Et si nous devons subir de nouvelles restrictions aériennes avec la Guadeloupe, la Martinique et la métropole, pourquoi n’y a-t-il pas ces mêmes restrictions entre Paris et Marseille ou Bordeaux, qui sont également dans le rouge ? J’aimerais comprendre le réel sens d’une restriction aérienne entre Saint-Martin et Ponte-à-Pitre qui fermerait alors l’accès d’un territoire français à un autre territoire français sans prendre en compte la spécificité de notre île ?
 
Le 97150 : La préfecture indique également qu’en stoppant les contrôles aux frontières, cela risque non seulement de mettre en difficulté notre système de santé mais également de compromettre la prochaine saison touristique. L’Etat semble d’ailleurs attribuer à Sint Maarten la nouvelle vague de propagation du virus en Guadeloupe. Quel est ici votre sentiment ?
 
Daniel Gibbs : Je réponds clairement que c’est en laissant le contrôle aux frontières que la prochaine saison touristique était menacée. Car tant que la frontière restait fermée, les tours opérateurs n’étaient pas en mesure de programmer des séjours sur notre île. De même, les compagnies aériennes n’y programmaient pas de rotations supplémentaires. Je rappelle que nous vivons à 95% du tourisme contrairement à la Guadeloupe et la Martinique.
Nous avons maintenant de meilleurs espoirs pour la prochaine saison touristique.
 
Le 97150 : Quid de la coopération avec Sint Maarten pour l’élaboration d’un protocole sanitaire commun ? Vous avez rencontré hier la première ministre Silveria Jacobs hier. A votre demande, la préfète était conviée à cette réunion. Qu’en est-il ressorti ? Pourquoi cette coopération n’a-t-elle pas été mise en place avant ?
 
Daniel Gibbs : Nous appelons cette coopération de nos vœux depuis longue date. Comme je le martèle depuis plusieurs mois, c’est à l’échelle de cette petite île qu’il faut agir pour combattre durablement ce virus, et nous mettrons toute notre énergie pour que des dispositifs tel que le Centre de dépistage et de surveillance conjoint Saint-Martin/Sint Maarten, voient rapidement le jour. J’ai d’ailleurs eu une réunion fructueuse, jeudi après-midi (ndlr hier) avec le conseil des ministres de Sint Maarten à ce sujet.
 
Le 97150 : Pour conclure, monsieur le Président, votre mandat a pour l’heure traversé de nombreuses et fortes crises… Irma, le PPRN, les bromates, un conflit de 4 mois avec les agents de la CTOS, les affaires judiciaires, le Covid… Du jamais vu certainement dans la vie de président de Saint-Martin.

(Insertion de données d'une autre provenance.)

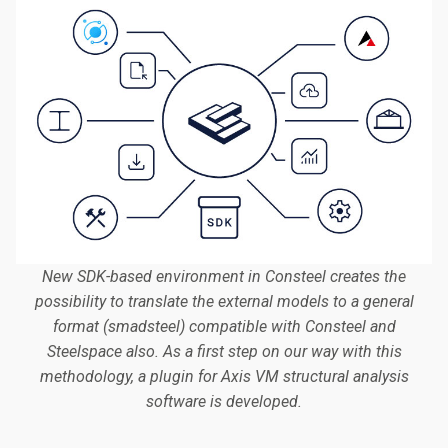
New SDK-based environment in Consteel creates the
possibility to translate the external models to a general
format (smadsteel) compatible with Consteel and
Steelspace also. As a first step on our way with this
methodology, a plugin for Axis VM structural analysis
software is developed.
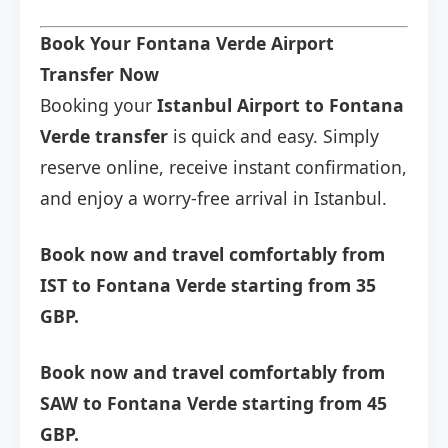
Book Your Fontana Verde Airport
Transfer Now
Booking your
Istanbul Airport to Fontana
Verde transfer
is quick and easy. Simply
reserve online, receive instant confirmation,
and enjoy a worry-free arrival in Istanbul.
Book now and travel comfortably from
IST to Fontana Verde starting from 35
GBP.
Book now and travel comfortably from
SAW to Fontana Verde starting from 45
GBP.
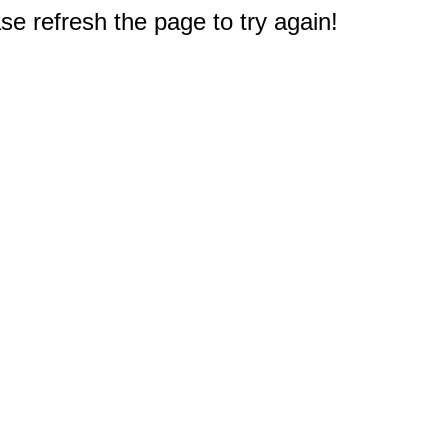
e refresh the page to try again!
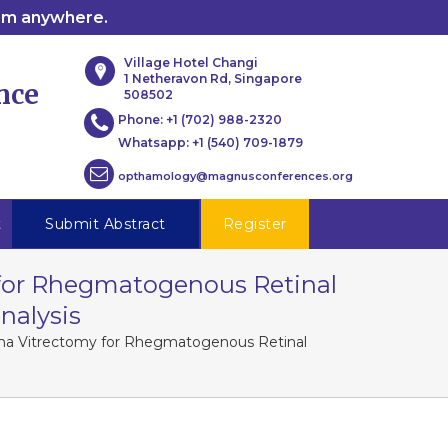
rom anywhere.
Village Hotel Changi
1 Netheravon Rd, Singapore
nce
508502
Phone:
+1 (702) 988-2320
Whatsapp:
+1 (540) 709-1879
opthamology@magnusconferences.org
t
Submit Abstract
Register
 for Rhegmatogenous Retinal
nalysis
lana Vitrectomy for Rhegmatogenous Retinal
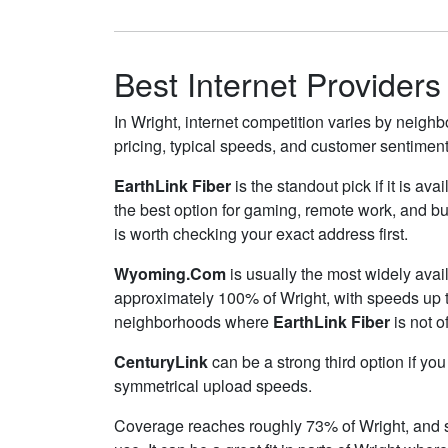
Best Internet Providers
In Wright, internet competition varies by neighb
pricing, typical speeds, and customer sentimen
EarthLink Fiber
is the standout pick if it is av
the best option for gaming, remote work, and b
is worth checking your exact address first.
Wyoming.Com
is usually the most widely avai
approximately 100% of Wright, with speeds up 
neighborhoods where
EarthLink Fiber
is not o
CenturyLink
can be a strong third option if yo
symmetrical upload speeds.
Coverage reaches roughly 73% of Wright, an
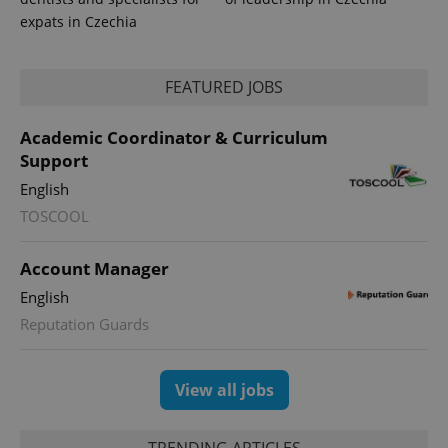
reports.
expats in Czechia
_ga_LSHBD1S1X4
.expats.cz
1 year 1
This cookie
month
is used by
Google
Analytics to
FEATURED JOBS
persist
session
state.
Academic Coordinator & Curriculum
Support
English
TOSCOOL
Account Manager
English
Reputation Guards
View all jobs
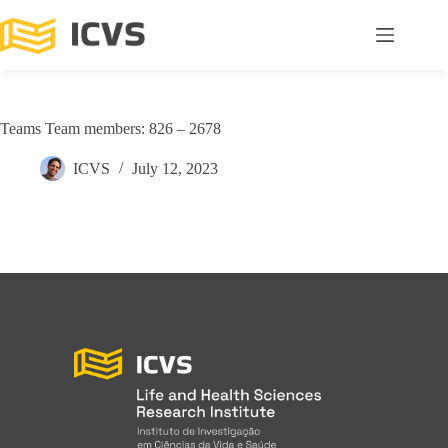
Teams Team members: 826 – 2678
ICVS
July 12, 2023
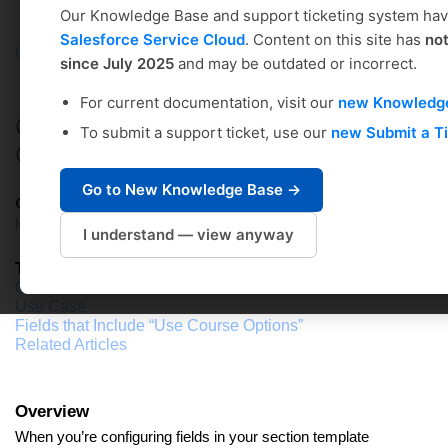
Our Knowledge Base and support ticketing system ha
Salesforce Service Cloud
. Content on this site has
no
Coursedog
Solution home
Academic Scheduling
since July 2025
and may be outdated or incorrect.
Administrator's Setup Guide
For current documentation, visit our
new Knowledg
CONFIGURING FIELD OPTIONS: Use
To submit a support ticket, use our
new Submit a T
Course Options
Go to New Knowledge Base →
Coursedog Support
Modified on: Tue, Sep 17, 2024 at 4:59 PM
I understand — view anyway
Table of Contents
Overview
Use Case
Fields that Include “Use Course Options”
Related Articles
Overview
When you’re configuring fields in your section template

Quel est votre état d’esprit, à 18 mois de la fin de votre mandat ?
 
Daniel Gibbs : Je ne lâche rien et reste fidèle à ma pensée. Je continue à œuvrer avec les moyens que j’ai et je continuerai jusqu’au bout. Plus il y a des difficultés et plus je suis prêt à combattre. Je continuerai à travailler sur le terrain pour le bien de l’île et de la population. Notez d’ailleurs que comme certains l’avaient pourtant prédit, je ne me suis pas défaussé pour aller aux sénatoriales… J’aurais pu le faire par facilité. La pression ne m’a jamais fait peur, bien au contraire, et mon devoir d’élu reste ici, à Saint-Martin, en tant que président de la Collectivité.